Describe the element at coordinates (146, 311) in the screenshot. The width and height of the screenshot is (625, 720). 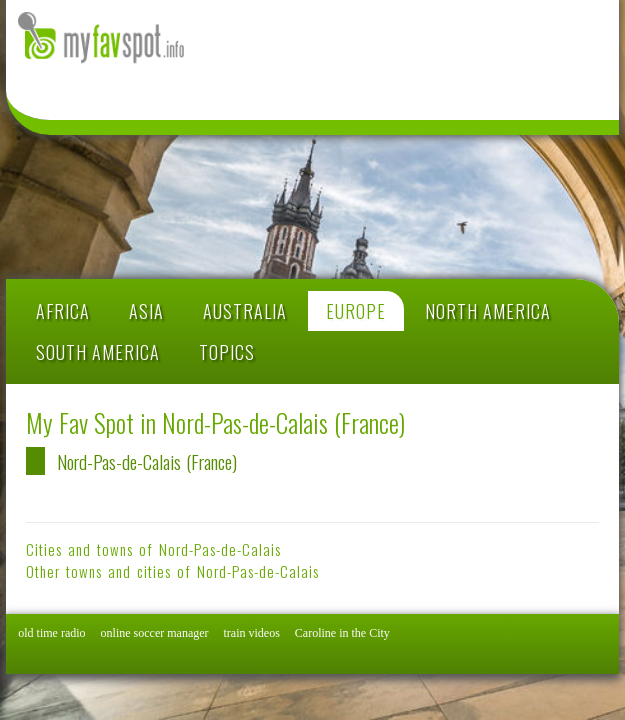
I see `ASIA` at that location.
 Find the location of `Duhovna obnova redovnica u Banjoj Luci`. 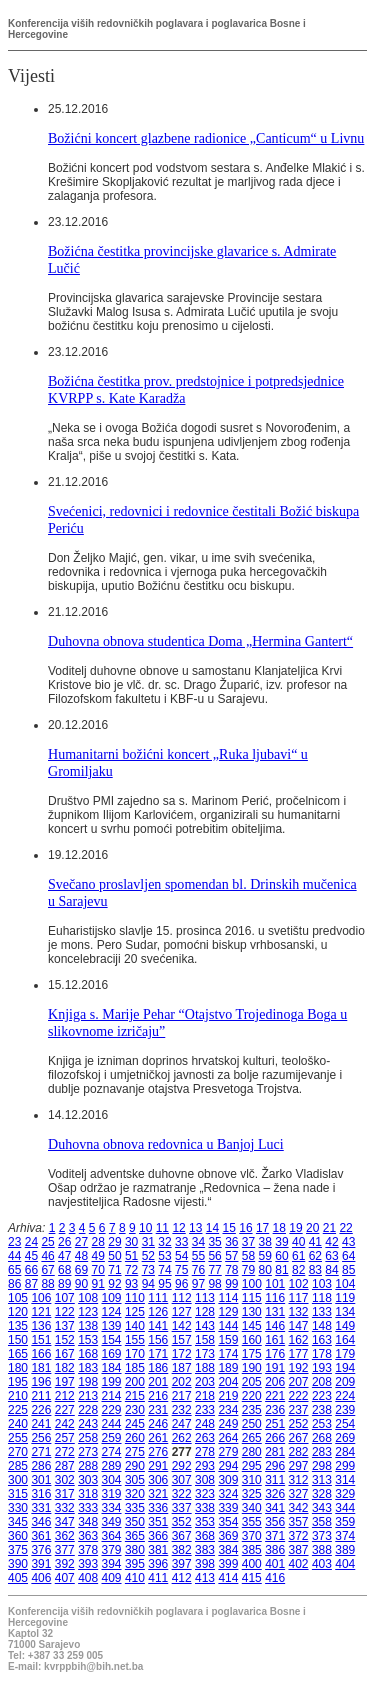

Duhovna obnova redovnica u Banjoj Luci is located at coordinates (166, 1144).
...
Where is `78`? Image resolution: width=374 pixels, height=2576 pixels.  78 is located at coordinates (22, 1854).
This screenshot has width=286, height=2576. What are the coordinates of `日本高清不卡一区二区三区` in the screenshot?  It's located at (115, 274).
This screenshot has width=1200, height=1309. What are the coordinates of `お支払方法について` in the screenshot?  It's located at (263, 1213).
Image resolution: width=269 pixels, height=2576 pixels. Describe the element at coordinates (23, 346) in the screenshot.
---
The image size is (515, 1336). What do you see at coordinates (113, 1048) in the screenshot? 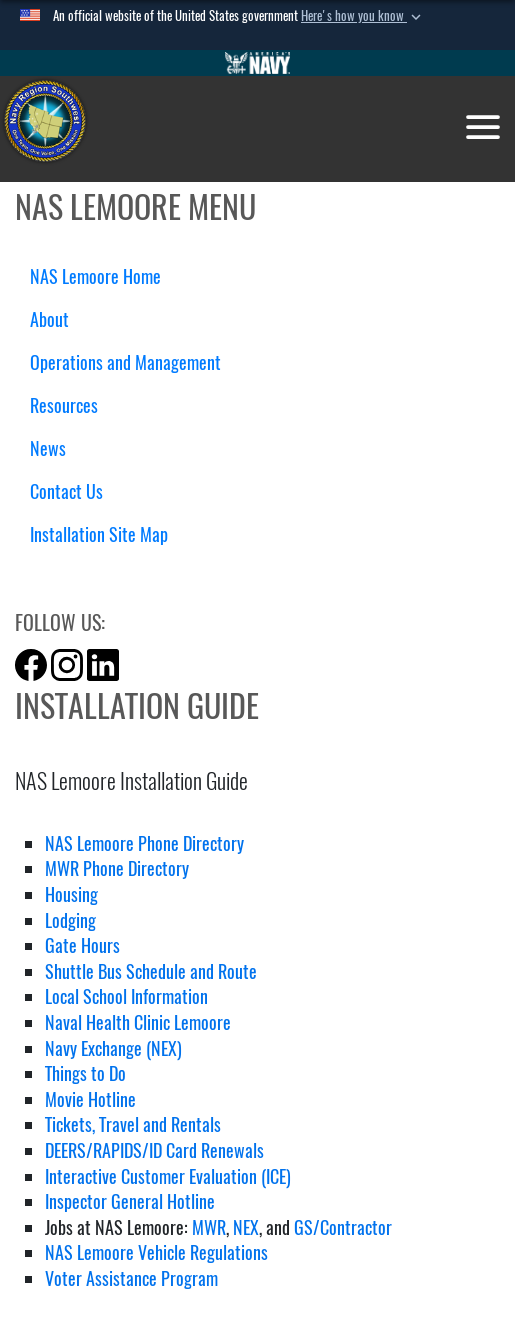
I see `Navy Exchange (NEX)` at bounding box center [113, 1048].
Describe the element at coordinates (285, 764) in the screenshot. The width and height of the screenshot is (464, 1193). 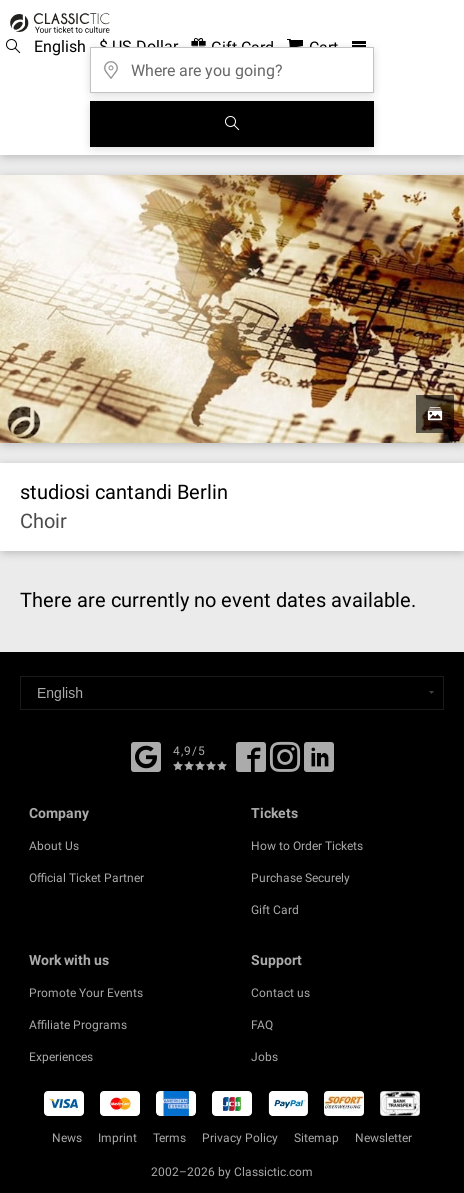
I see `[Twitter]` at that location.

# WHAT YOU SHOULD DO
Across the whole listing above, find every line with the string "resolution" and copy it.

# THE ANSWER
Where is `78`? Image resolution: width=374 pixels, height=2576 pixels.  78 is located at coordinates (22, 1854).
Image resolution: width=269 pixels, height=2576 pixels. Describe the element at coordinates (23, 346) in the screenshot.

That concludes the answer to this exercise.